牧師室より

犬養光博氏は、炭鉱を閉山した筑豊の地で46年間、宣教をしてこられた。私は、犬養氏を尊敬し、週報のやり取りをし、犬養氏が出していた『月刊福吉』を愛読してきた。犬養氏は、聖礼典を執行できる正教師にはならず、補教師であり続けた。洗礼式、聖餐式をしたことはないであろう。しかし私は、犬養氏は素晴らしい「宣教者」であると思っている。

先日犬養氏から、フェリス女子大学の大倉一郎先生が同志社大学神学部の『基督教研究』に載せた論文『犬養光博の宣教と思想、その霊性』が送られてきた。日本のキリスト教界の中で、特異な宣教を展開した犬養氏の誠実さに心を打たれた。

犬養氏は同志社大学の神学生時代、「筑豊の子供を守る会」に加わった。卒業後、筑豊に赴き、そこでの宣教に終始し、昨年「福吉伝道所」を閉所し、無任所教師になられた。

石炭から石油へのエネルギーの転換で、閉山した炭鉱の町の住民は社会から周辺に追いやられ、苦難の生活を強いられた。犬養氏は、彼らと向き合い、共生し、人間になる道を模索した。在日朝鮮人戦後補償、日韓民衆和解、差別・人権運動などに関わってきた。そして、カネミ油症を出した企業に抗議する「座り込み」を42年間続けた。

犬養氏の宣教は「私は福音の真理を知っています。聞いて、悔い改めクリスチャンになりましょう」ではない。苦悩を背負わされた人々の声を聞き、具体的に交わる。そこに、キリストの福音の事実が展開されていることに気づかされ、共にある喜びを分かち合うことであった。
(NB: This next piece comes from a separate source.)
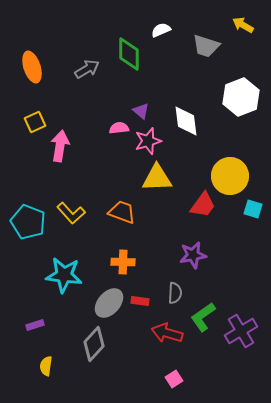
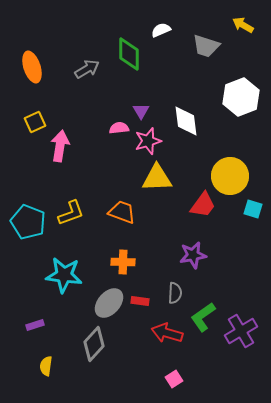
purple triangle: rotated 18 degrees clockwise
yellow L-shape: rotated 68 degrees counterclockwise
犬養氏は、隣人との連帯・共生から学び取り、自らを打ち砕き、新たに変革されていく自由を持っておられた。大倉先生は、それを「明識の霊性」と言っている。聖書を深く読み、柔らかな精神をもって「自分は何者であり、どこにいるのか」を真摯に問い続けたのであろう。犬養氏の宣教は、多くの牧師たちに大きな希望と勇気を与えてきた。